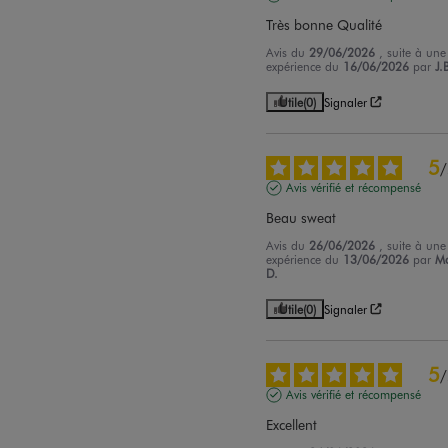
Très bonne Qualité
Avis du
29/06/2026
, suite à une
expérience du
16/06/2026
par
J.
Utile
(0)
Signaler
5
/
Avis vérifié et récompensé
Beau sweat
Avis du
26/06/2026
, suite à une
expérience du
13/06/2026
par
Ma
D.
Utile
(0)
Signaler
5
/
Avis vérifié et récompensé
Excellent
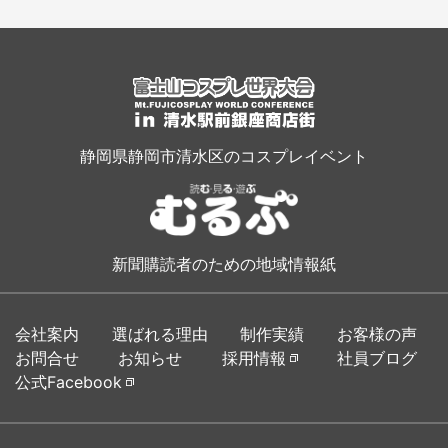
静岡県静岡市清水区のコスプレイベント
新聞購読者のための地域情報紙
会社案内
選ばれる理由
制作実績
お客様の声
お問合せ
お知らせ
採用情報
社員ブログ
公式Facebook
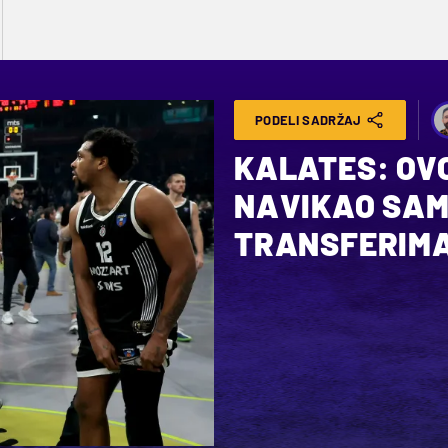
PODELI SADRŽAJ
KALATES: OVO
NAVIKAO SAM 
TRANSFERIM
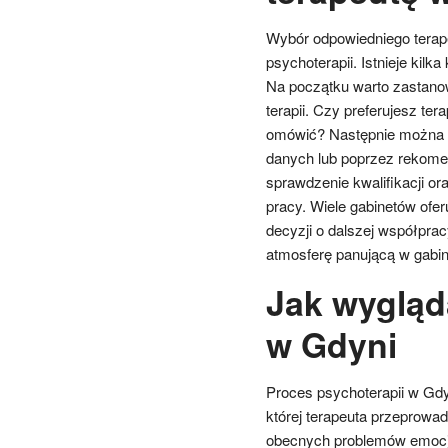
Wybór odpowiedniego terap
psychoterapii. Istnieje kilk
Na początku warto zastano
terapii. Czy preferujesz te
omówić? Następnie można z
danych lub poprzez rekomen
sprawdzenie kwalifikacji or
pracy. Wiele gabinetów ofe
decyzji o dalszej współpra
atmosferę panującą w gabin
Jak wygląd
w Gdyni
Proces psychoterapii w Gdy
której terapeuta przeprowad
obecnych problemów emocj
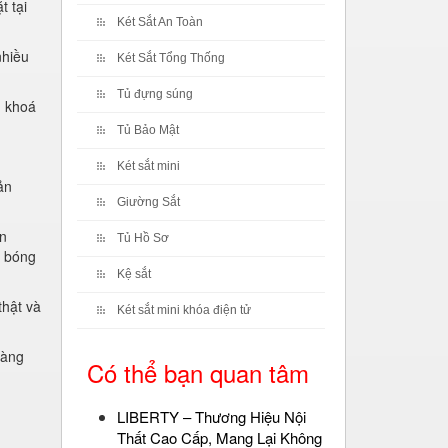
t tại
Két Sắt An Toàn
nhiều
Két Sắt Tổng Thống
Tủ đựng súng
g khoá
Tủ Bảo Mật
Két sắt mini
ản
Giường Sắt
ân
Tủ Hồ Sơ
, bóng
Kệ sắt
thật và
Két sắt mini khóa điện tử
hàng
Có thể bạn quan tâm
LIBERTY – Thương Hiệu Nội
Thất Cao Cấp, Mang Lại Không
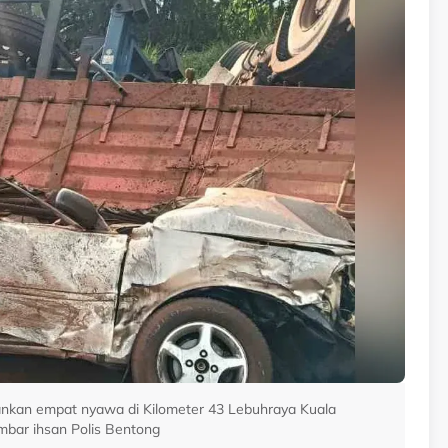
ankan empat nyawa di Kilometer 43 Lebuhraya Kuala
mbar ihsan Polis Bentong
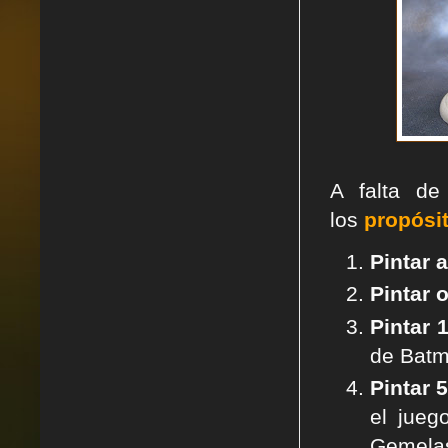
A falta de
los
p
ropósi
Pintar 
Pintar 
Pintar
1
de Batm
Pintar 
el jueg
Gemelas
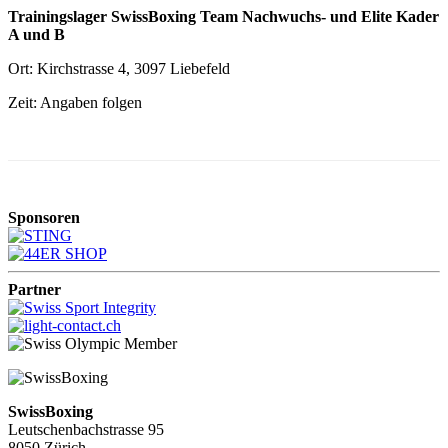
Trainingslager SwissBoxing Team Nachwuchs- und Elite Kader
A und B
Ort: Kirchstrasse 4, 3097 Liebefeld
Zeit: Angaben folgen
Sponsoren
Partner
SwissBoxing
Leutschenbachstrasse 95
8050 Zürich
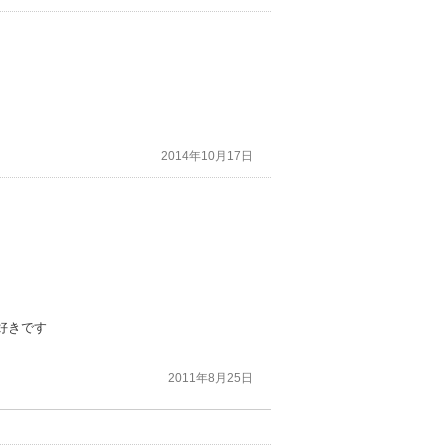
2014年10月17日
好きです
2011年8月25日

_EXERCISE BRIEF_
Identify each line in the records above containing the word "SwissBoxing"; copy those lines.

_SOLVED PROBLEM_
Trainingslager SwissBoxing Team Nachwuchs- und Elite Kader
SwissBoxing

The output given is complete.